§ Dataset entries:
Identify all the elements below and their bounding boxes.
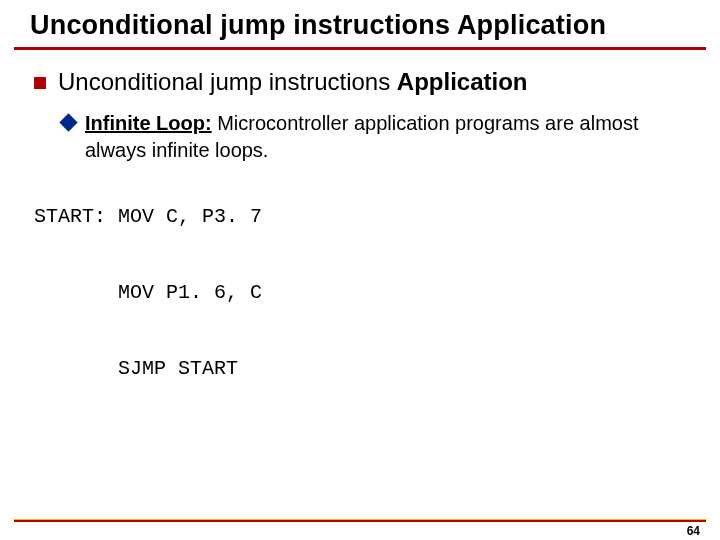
diamond-bullet-icon [59,113,77,131]
bullet-level2: Infinite Loop: Microcontroller applicati… [62,110,702,164]
content-area: Unconditional jump instructions Applicat… [0,50,720,388]
body-text: Infinite Loop: Microcontroller applicati… [85,110,645,164]
square-bullet-icon [34,77,46,89]
page-number: 64 [687,524,700,538]
footer [14,519,706,522]
bullet-level1: Unconditional jump instructions Applicat… [34,68,702,96]
slide-title: Unconditional jump instructions Applicat… [0,0,720,47]
heading-level1: Unconditional jump instructions Applicat… [58,68,528,96]
body-lead: Infinite Loop: [85,112,212,134]
heading-plain: Unconditional jump instructions [58,68,397,95]
heading-bold: Application [397,68,528,95]
footer-divider [14,519,706,522]
code-block: START: MOV C, P3. 7 MOV P1. 6, C SJMP ST… [34,198,702,388]
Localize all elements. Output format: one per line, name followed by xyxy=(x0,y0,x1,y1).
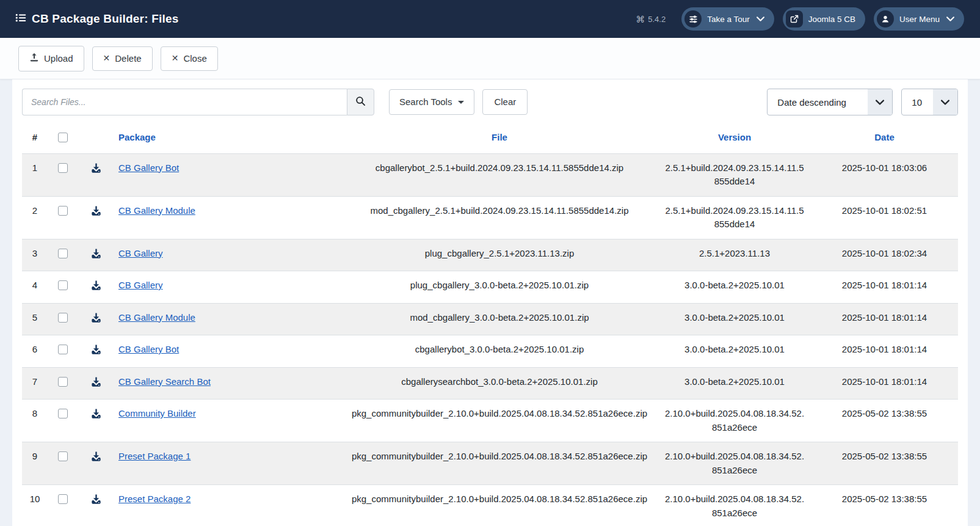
version-text: 2.10.0+build.2025.04.08.18.34.52.851a26e… xyxy=(658,485,811,526)
package-link[interactable]: CB Gallery xyxy=(118,280,163,290)
file-name: plug_cbgallery_3.0.0-beta.2+2025.10.01.z… xyxy=(341,271,658,304)
download-icon[interactable] xyxy=(90,344,102,360)
version-text: 2.5.1+build.2024.09.23.15.14.11.5855dde1… xyxy=(658,196,811,239)
column-header-date[interactable]: Date xyxy=(874,132,895,142)
list-limit-value: 10 xyxy=(902,89,933,115)
joomla-5-cb-button[interactable]: Joomla 5 CB xyxy=(783,7,865,31)
package-link[interactable]: CB Gallery Module xyxy=(118,312,195,323)
table-row: 3 CB Gallery plug_cbgallery_2.5.1+2023.1… xyxy=(22,239,958,271)
package-link[interactable]: CB Gallery xyxy=(118,248,163,258)
version-text: 2.5.1+build.2024.09.23.15.14.11.5855dde1… xyxy=(658,153,811,196)
date-text: 2025-10-01 18:02:34 xyxy=(811,239,958,271)
download-icon[interactable] xyxy=(90,248,102,264)
row-number: 8 xyxy=(22,400,48,442)
date-text: 2025-10-01 18:01:14 xyxy=(811,271,958,304)
list-icon xyxy=(15,12,27,26)
joomla-logo-icon: ⌘ xyxy=(636,15,645,24)
table-row: 7 CB Gallery Search Bot cbgallerysearchb… xyxy=(22,367,958,400)
row-checkbox[interactable] xyxy=(58,206,68,216)
upload-button[interactable]: Upload xyxy=(18,46,84,71)
table-row: 4 CB Gallery plug_cbgallery_3.0.0-beta.2… xyxy=(22,271,958,304)
row-number: 9 xyxy=(22,442,48,485)
package-link[interactable]: Community Builder xyxy=(118,408,196,418)
user-menu-button[interactable]: User Menu xyxy=(874,7,964,31)
version-text: 2.10.0+build.2025.04.08.18.34.52.851a26e… xyxy=(658,400,811,442)
download-icon[interactable] xyxy=(90,312,102,328)
column-header-number: # xyxy=(22,125,48,153)
clear-button[interactable]: Clear xyxy=(482,89,528,115)
package-link[interactable]: Preset Package 1 xyxy=(118,451,191,461)
row-checkbox[interactable] xyxy=(58,163,68,173)
row-number: 6 xyxy=(22,335,48,368)
package-link[interactable]: CB Gallery Bot xyxy=(118,163,179,173)
sort-select[interactable]: Date descending xyxy=(767,89,893,115)
delete-button[interactable]: ✕ Delete xyxy=(92,46,153,71)
package-link[interactable]: Preset Package 2 xyxy=(118,494,191,504)
main-content: Search Tools Clear Date descending 10 xyxy=(0,79,980,526)
row-checkbox[interactable] xyxy=(58,409,68,418)
download-icon[interactable] xyxy=(90,376,102,392)
user-icon xyxy=(877,10,894,27)
close-button[interactable]: ✕ Close xyxy=(161,46,218,71)
row-checkbox[interactable] xyxy=(58,313,68,323)
table-row: 1 CB Gallery Bot cbgallerybot_2.5.1+buil… xyxy=(22,153,958,196)
download-icon[interactable] xyxy=(90,205,102,221)
package-link[interactable]: CB Gallery Search Bot xyxy=(118,376,211,387)
row-number: 4 xyxy=(22,271,48,304)
file-name: pkg_communitybuilder_2.10.0+build.2025.0… xyxy=(341,442,658,485)
chevron-down-icon xyxy=(933,89,957,115)
row-checkbox[interactable] xyxy=(58,494,68,504)
table-row: 10 Preset Package 2 pkg_communitybuilder… xyxy=(22,485,958,526)
table-row: 2 CB Gallery Module mod_cbgallery_2.5.1+… xyxy=(22,196,958,239)
download-icon[interactable] xyxy=(90,494,102,510)
download-icon[interactable] xyxy=(90,451,102,467)
file-name: cbgallerysearchbot_3.0.0-beta.2+2025.10.… xyxy=(341,367,658,400)
download-icon[interactable] xyxy=(90,408,102,424)
search-tools-button[interactable]: Search Tools xyxy=(389,89,474,115)
files-table: # Package File Version Date 1 xyxy=(22,125,958,526)
row-checkbox[interactable] xyxy=(58,249,68,258)
column-header-version[interactable]: Version xyxy=(718,132,751,142)
download-icon[interactable] xyxy=(90,280,102,296)
package-link[interactable]: CB Gallery Bot xyxy=(118,344,179,354)
list-limit-select[interactable]: 10 xyxy=(901,89,958,115)
version-text: 2.5.1+2023.11.13 xyxy=(658,239,811,271)
date-text: 2025-05-02 13:38:55 xyxy=(811,400,958,442)
package-link[interactable]: CB Gallery Module xyxy=(118,205,195,216)
file-name: cbgallerybot_3.0.0-beta.2+2025.10.01.zip xyxy=(341,335,658,368)
version-text: 3.0.0-beta.2+2025.10.01 xyxy=(658,303,811,335)
file-name: mod_cbgallery_2.5.1+build.2024.09.23.15.… xyxy=(341,196,658,239)
row-number: 2 xyxy=(22,196,48,239)
row-checkbox[interactable] xyxy=(58,377,68,387)
chevron-down-icon xyxy=(757,16,764,21)
joomla-version: ⌘ 5.4.2 xyxy=(636,15,666,24)
take-a-tour-button[interactable]: Take a Tour xyxy=(681,7,774,31)
close-icon: ✕ xyxy=(103,53,111,64)
table-header-row: # Package File Version Date xyxy=(22,125,958,153)
select-all-checkbox[interactable] xyxy=(58,133,68,142)
date-text: 2025-10-01 18:03:06 xyxy=(811,153,958,196)
version-text: 3.0.0-beta.2+2025.10.01 xyxy=(658,335,811,368)
row-checkbox[interactable] xyxy=(58,345,68,354)
column-header-file[interactable]: File xyxy=(492,132,507,142)
table-row: 8 Community Builder pkg_communitybuilder… xyxy=(22,400,958,442)
date-text: 2025-10-01 18:02:51 xyxy=(811,196,958,239)
version-text: 3.0.0-beta.2+2025.10.01 xyxy=(658,367,811,400)
row-number: 1 xyxy=(22,153,48,196)
download-icon[interactable] xyxy=(90,163,102,178)
date-text: 2025-10-01 18:01:14 xyxy=(811,335,958,368)
table-row: 5 CB Gallery Module mod_cbgallery_3.0.0-… xyxy=(22,303,958,335)
action-toolbar: Upload ✕ Delete ✕ Close xyxy=(0,38,980,79)
search-input[interactable] xyxy=(22,89,347,115)
date-text: 2025-05-02 13:38:55 xyxy=(811,485,958,526)
file-name: pkg_communitybuilder_2.10.0+build.2025.0… xyxy=(341,485,658,526)
version-text: 3.0.0-beta.2+2025.10.01 xyxy=(658,271,811,304)
search-button[interactable] xyxy=(347,89,374,115)
close-icon: ✕ xyxy=(172,53,179,64)
column-header-package[interactable]: Package xyxy=(118,132,156,142)
row-checkbox[interactable] xyxy=(58,280,68,290)
chevron-down-icon xyxy=(868,89,892,115)
row-checkbox[interactable] xyxy=(58,451,68,461)
files-card: Search Tools Clear Date descending 10 xyxy=(12,79,968,526)
chevron-down-icon xyxy=(946,16,954,21)
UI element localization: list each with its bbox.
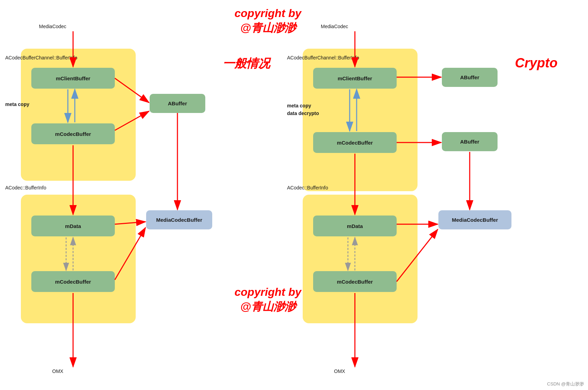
copyright-bottom: copyright by@青山渺渺 [202, 285, 334, 314]
left-acodec-buffer-info: ACodec::BufferInfo [5, 185, 46, 190]
left-meta-copy: meta copy [5, 101, 29, 107]
left-omx-bottom: OMX [52, 368, 63, 374]
left-mCodecBuffer-lower: mCodecBuffer [31, 271, 115, 292]
right-ABuffer-bottom: ABuffer [442, 132, 498, 151]
left-ABuffer: ABuffer [150, 94, 205, 113]
left-mData: mData [31, 216, 115, 236]
right-mCodecBuffer-upper: mCodecBuffer [313, 132, 397, 153]
copyright-top: copyright by@青山渺渺 [202, 6, 334, 35]
left-mCodecBuffer-upper: mCodecBuffer [31, 123, 115, 144]
right-mData: mData [313, 216, 397, 236]
right-ABuffer-top: ABuffer [442, 68, 498, 87]
left-mediacodec-top: MediaCodec [39, 24, 66, 29]
crypto-label: Crypto [515, 56, 557, 71]
right-data-decrypto: data decrypto [287, 111, 319, 116]
right-MediaCodecBuffer: MediaCodecBuffer [438, 210, 511, 229]
right-meta-copy: meta copy [287, 103, 311, 108]
left-lower-yellow-box [21, 195, 136, 323]
left-mClientBuffer: mClientBuffer [31, 68, 115, 89]
left-MediaCodecBuffer: MediaCodecBuffer [146, 210, 212, 229]
diagram-container: mClientBuffer mCodecBuffer mData mCodecB… [0, 0, 588, 390]
right-omx-bottom: OMX [334, 368, 345, 374]
general-label: 一般情况 [223, 56, 270, 71]
csdn-watermark: CSDN @青山渺渺 [547, 381, 584, 387]
right-acodec-buffer-channel: ACodecBufferChannel::BufferInfo [287, 55, 359, 60]
left-acodec-buffer-channel: ACodecBufferChannel::BufferInfo [5, 55, 77, 60]
right-acodec-buffer-info: ACodec::BufferInfo [287, 185, 328, 190]
right-mClientBuffer: mClientBuffer [313, 68, 397, 89]
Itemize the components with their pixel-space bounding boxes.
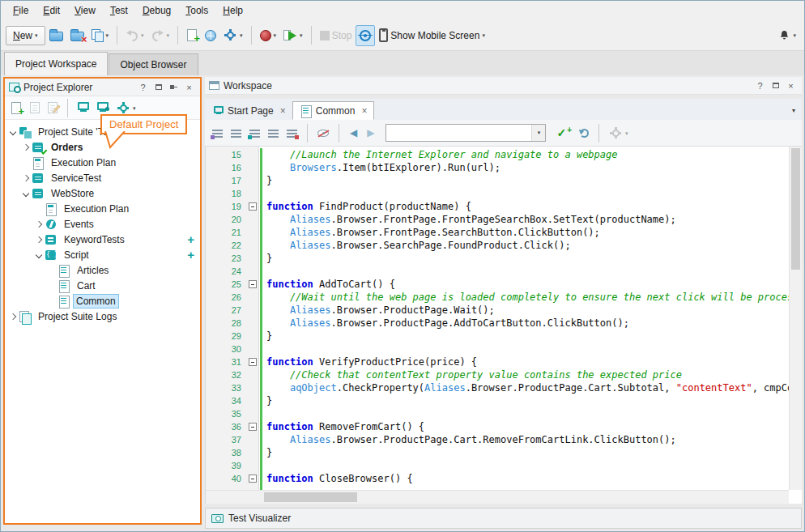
tab-common[interactable]: Common × [292,101,375,120]
test-visualizer-icon [211,514,224,523]
tree-expander-icon[interactable] [20,172,32,184]
fold-collapse-icon[interactable] [249,358,257,366]
scrollbar-thumb[interactable] [264,492,357,502]
close-panel-button[interactable]: × [784,79,798,92]
tree-item-events[interactable]: Events [5,216,200,232]
line-number: 18 [206,187,241,200]
tree-item-common[interactable]: Common [5,293,200,309]
ed-settings-button[interactable]: ▾ [607,124,631,142]
tree-expander-icon[interactable] [33,234,45,245]
code-editor[interactable]: 1516171819202122232425262728293031323334… [205,147,802,504]
vertical-scrollbar[interactable] [789,147,802,490]
ed-indent-button[interactable] [266,124,281,142]
close-panel-button[interactable]: × [182,81,196,94]
code-lines[interactable]: //Launch the Internet Explorer and navig… [262,147,789,504]
add-web-item-button[interactable] [202,25,219,46]
tree-item-servicetest[interactable]: ServiceTest [5,170,200,185]
menu-item-help[interactable]: Help [215,2,250,19]
save-all-button[interactable]: ▾ [88,25,113,46]
chevron-down-icon[interactable]: ▾ [531,125,545,141]
menu-item-view[interactable]: View [67,2,103,19]
close-project-button[interactable]: × [67,25,87,46]
line-number: 20 [206,213,241,226]
tree-item-script[interactable]: Script+ [5,247,200,262]
tree-item-execution-plan[interactable]: Execution Plan [5,201,200,216]
tab-object-browser[interactable]: Object Browser [109,53,198,75]
tree-item-articles[interactable]: Articles [5,262,200,278]
tree-expander-icon[interactable] [20,188,32,199]
tree-item-cart[interactable]: Cart [5,278,200,293]
manage-tools-button[interactable]: ▾ [220,25,246,46]
menu-item-file[interactable]: File [6,2,36,19]
menu-item-debug[interactable]: Debug [135,2,178,19]
tree-item-webstore[interactable]: WebStore [5,185,200,201]
ed-refresh-button[interactable] [577,124,591,142]
fold-cell [248,161,258,174]
pin-panel-button[interactable] [167,81,181,94]
tree-item-project-suite-logs[interactable]: Project Suite Logs [5,309,200,324]
fold-collapse-icon[interactable] [249,475,257,483]
ed-format-button[interactable] [210,124,225,142]
ed-syntax-check-button[interactable]: ✓+ [554,124,574,142]
pe-object-browser-button[interactable] [75,99,92,117]
tree-expander-icon[interactable] [33,249,45,261]
help-button[interactable]: ? [753,79,767,92]
close-tab-icon[interactable]: × [361,105,367,117]
ed-outdent-button[interactable] [284,124,300,142]
ed-toggle-hidden-button[interactable] [315,124,331,142]
fold-collapse-icon[interactable] [249,280,257,288]
pe-add-existing-item-button[interactable] [28,99,42,117]
add-new-item-button[interactable]: + [183,25,201,46]
document-tabs: Start Page × Common × ▾ [205,99,802,120]
tree-expander-icon[interactable] [33,219,45,230]
fold-collapse-icon[interactable] [249,202,257,211]
ed-uncomment-button[interactable] [247,124,262,142]
record-test-button[interactable]: ▾ [257,25,280,46]
fold-collapse-icon[interactable] [249,423,257,431]
ed-navigate-back-button[interactable]: ◀ [347,126,360,140]
tree-expander-icon[interactable] [20,142,32,153]
test-visualizer-bar[interactable]: Test Visualizer [205,508,802,529]
menu-item-test[interactable]: Test [103,2,135,19]
code-line: function VerifyProductPrice(price) { [266,355,789,368]
help-button[interactable]: ? [136,81,150,94]
ed-comment-button[interactable] [228,124,244,142]
menu-item-tools[interactable]: Tools [178,2,215,19]
tree-item-execution-plan[interactable]: Execution Plan [5,155,200,170]
float-panel-button[interactable] [151,81,165,94]
code-line: Aliases.Browser.FrontPage.FrontPageSearc… [266,213,789,226]
monitor-icon [78,102,89,110]
horizontal-scrollbar[interactable] [206,490,789,504]
add-child-item-button[interactable]: + [187,232,194,246]
chevron-down-icon: ▾ [141,32,144,38]
new-button[interactable]: New ▾ [6,26,45,45]
open-project-button[interactable] [46,25,66,46]
add-child-item-button[interactable]: + [187,248,194,262]
toolbar-separator [307,124,308,143]
tree-expander-icon[interactable] [7,311,19,322]
pe-rename-item-button[interactable] [45,99,60,117]
tree-item-keywordtests[interactable]: KeywordTests+ [5,232,200,247]
undo-button[interactable]: ▾ [122,25,147,46]
tab-project-workspace[interactable]: Project Workspace [4,52,108,75]
tab-start-page[interactable]: Start Page × [207,101,292,120]
show-test-visualizer-button[interactable] [356,25,375,46]
ed-search-combobox[interactable]: ▾ [385,124,546,142]
pe-add-new-item-button[interactable]: + [8,99,24,117]
tree-item-orders[interactable]: Orders [5,139,200,155]
tab-list-dropdown-icon[interactable]: ▾ [792,107,795,114]
menu-item-edit[interactable]: Edit [36,2,67,19]
script-unit-icon [58,279,71,292]
float-panel-button[interactable] [769,79,782,92]
close-tab-icon[interactable]: × [280,105,286,117]
testcomplete-window: FileEditViewTestDebugToolsHelp New ▾ × ▾… [0,0,805,532]
stop-button[interactable]: Stop [317,25,356,46]
fold-cell [248,407,258,420]
run-test-button[interactable]: ▾ [280,25,306,46]
show-mobile-screen-button[interactable]: Show Mobile Screen ▾ [376,25,488,46]
ed-navigate-forward-button[interactable]: ▶ [364,126,377,140]
redo-button[interactable]: ▾ [148,25,173,46]
scrollbar-thumb[interactable] [791,148,800,270]
tree-expander-icon[interactable] [7,126,19,138]
notifications-button[interactable]: ▾ [775,25,799,46]
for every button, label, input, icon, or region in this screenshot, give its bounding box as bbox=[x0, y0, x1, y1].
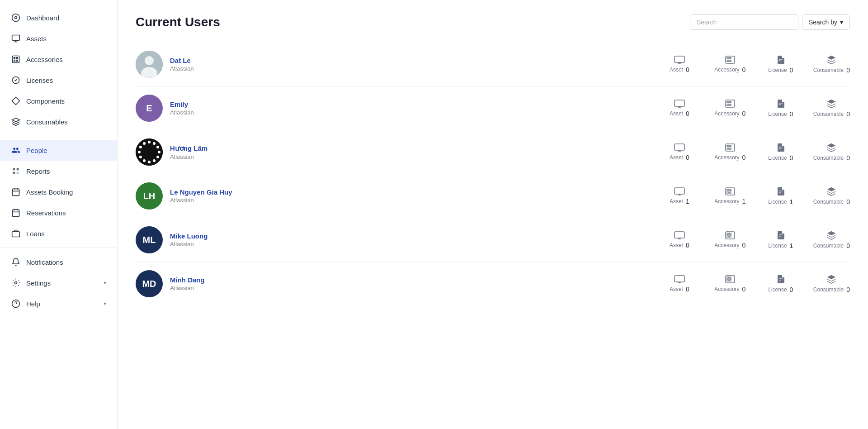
svg-rect-39 bbox=[727, 104, 728, 105]
consumables-icon bbox=[11, 117, 21, 127]
stat-consumable: Consumable0 bbox=[813, 186, 850, 205]
consumable-icon bbox=[826, 55, 836, 65]
stat-consumable: Consumable0 bbox=[813, 55, 850, 74]
user-name[interactable]: Emily bbox=[170, 100, 394, 108]
table-row: MDMinh DangAtlassianAsset0Accessory0Lice… bbox=[136, 262, 850, 305]
sidebar-item-assets-booking[interactable]: Assets Booking bbox=[0, 181, 117, 202]
svg-rect-60 bbox=[727, 148, 728, 149]
asset-icon bbox=[674, 143, 685, 152]
stat-label-consumable: Consumable bbox=[813, 111, 844, 117]
stat-label-license: License bbox=[768, 111, 787, 117]
search-input[interactable] bbox=[690, 14, 798, 30]
sidebar-item-people[interactable]: People bbox=[0, 140, 117, 161]
chevron-down-icon: ▾ bbox=[840, 19, 843, 26]
stat-label-accessory: Accessory bbox=[714, 198, 739, 205]
sidebar-item-assets[interactable]: Assets bbox=[0, 28, 117, 49]
search-by-button[interactable]: Search by ▾ bbox=[802, 14, 850, 30]
svg-point-53 bbox=[143, 142, 146, 145]
svg-point-50 bbox=[139, 156, 142, 158]
sidebar-label-consumables: Consumables bbox=[26, 118, 68, 126]
stat-value-consumable: 0 bbox=[846, 242, 850, 249]
sidebar-item-accessories[interactable]: Accessories bbox=[0, 49, 117, 70]
svg-rect-8 bbox=[17, 57, 18, 58]
user-name[interactable]: Minh Dang bbox=[170, 276, 394, 284]
svg-rect-7 bbox=[14, 60, 15, 62]
stat-consumable: Consumable0 bbox=[813, 143, 850, 162]
asset-icon bbox=[674, 99, 685, 108]
svg-rect-38 bbox=[730, 101, 731, 103]
stats-group: Asset0Accessory0License0Consumable0 bbox=[401, 99, 850, 118]
svg-point-42 bbox=[148, 141, 151, 143]
stat-asset: Asset0 bbox=[661, 55, 698, 73]
svg-rect-25 bbox=[675, 56, 684, 62]
stat-label-accessory: Accessory bbox=[714, 67, 739, 73]
stat-label-accessory: Accessory bbox=[714, 154, 739, 161]
sidebar-item-licenses[interactable]: Licenses bbox=[0, 70, 117, 91]
svg-point-48 bbox=[148, 161, 151, 163]
sidebar-label-assets: Assets bbox=[26, 35, 47, 43]
stat-accessory: Accessory0 bbox=[712, 55, 748, 73]
user-info: Dat LeAtlassian bbox=[170, 57, 394, 72]
stat-label-license: License bbox=[768, 155, 787, 161]
notifications-icon bbox=[11, 257, 21, 267]
asset-icon bbox=[674, 231, 685, 240]
sidebar-label-loans: Loans bbox=[26, 230, 45, 238]
stat-value-license: 0 bbox=[790, 286, 793, 293]
stat-label-consumable: Consumable bbox=[813, 67, 844, 73]
stat-value-asset: 0 bbox=[686, 66, 689, 73]
sidebar-item-notifications[interactable]: Notifications bbox=[0, 252, 117, 272]
sidebar-item-dashboard[interactable]: Dashboard bbox=[0, 7, 117, 28]
stat-label-accessory: Accessory bbox=[714, 286, 739, 292]
svg-rect-40 bbox=[730, 104, 731, 105]
avatar-initials: LH bbox=[143, 191, 156, 201]
stat-value-consumable: 0 bbox=[846, 110, 850, 118]
dashboard-icon bbox=[11, 13, 21, 23]
user-list: Dat LeAtlassianAsset0Accessory0License0C… bbox=[136, 43, 850, 305]
sidebar-label-licenses: Licenses bbox=[26, 76, 53, 84]
asset-icon bbox=[674, 275, 685, 284]
sidebar-label-reservations: Reservations bbox=[26, 209, 66, 217]
consumable-icon bbox=[826, 230, 836, 240]
user-company: Atlassian bbox=[170, 65, 394, 72]
sidebar-item-help[interactable]: Help▾ bbox=[0, 293, 117, 314]
svg-rect-75 bbox=[730, 233, 731, 234]
sidebar-item-consumables[interactable]: Consumables bbox=[0, 111, 117, 132]
sidebar-item-reservations[interactable]: Reservations bbox=[0, 202, 117, 223]
sidebar-item-reports[interactable]: Reports bbox=[0, 161, 117, 181]
user-name[interactable]: Hương Lâm bbox=[170, 144, 394, 153]
user-info: Le Nguyen Gia HuyAtlassian bbox=[170, 188, 394, 204]
svg-rect-54 bbox=[675, 144, 684, 150]
consumable-icon bbox=[826, 186, 836, 196]
stat-asset: Asset0 bbox=[661, 143, 698, 161]
booking-icon bbox=[11, 187, 21, 197]
user-name[interactable]: Dat Le bbox=[170, 57, 394, 64]
user-name[interactable]: Mike Luong bbox=[170, 232, 394, 240]
user-company: Atlassian bbox=[170, 241, 394, 248]
stat-accessory: Accessory1 bbox=[712, 187, 748, 205]
svg-rect-31 bbox=[727, 60, 728, 62]
stat-license: License0 bbox=[763, 55, 799, 74]
stats-group: Asset1Accessory1License1Consumable0 bbox=[401, 186, 850, 205]
stat-accessory: Accessory0 bbox=[712, 99, 748, 117]
user-company: Atlassian bbox=[170, 109, 394, 116]
consumable-icon bbox=[826, 143, 836, 153]
loans-icon bbox=[11, 229, 21, 238]
user-name[interactable]: Le Nguyen Gia Huy bbox=[170, 188, 394, 196]
stat-consumable: Consumable0 bbox=[813, 99, 850, 118]
table-row: Dat LeAtlassianAsset0Accessory0License0C… bbox=[136, 43, 850, 86]
svg-rect-83 bbox=[730, 277, 731, 278]
stat-asset: Asset0 bbox=[661, 231, 698, 249]
stat-value-asset: 1 bbox=[686, 198, 689, 205]
stat-value-license: 0 bbox=[790, 67, 793, 74]
stat-value-consumable: 0 bbox=[846, 286, 850, 293]
stat-label-license: License bbox=[768, 67, 787, 73]
sidebar-item-loans[interactable]: Loans bbox=[0, 223, 117, 244]
stat-label-accessory: Accessory bbox=[714, 110, 739, 117]
svg-rect-6 bbox=[14, 57, 15, 58]
sidebar-item-components[interactable]: Components bbox=[0, 91, 117, 111]
svg-rect-18 bbox=[12, 232, 20, 237]
sidebar-item-settings[interactable]: Settings▾ bbox=[0, 272, 117, 293]
consumable-icon bbox=[826, 274, 836, 284]
user-company: Atlassian bbox=[170, 197, 394, 204]
license-icon bbox=[776, 55, 786, 65]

§ Directions for this task:
From the records above, pull out each line that has "settings".

§ Task answer:
ed-settings-button[interactable]: ▾ [607,124,631,142]
sidebar-item-settings[interactable]: Settings▾ bbox=[0, 272, 117, 293]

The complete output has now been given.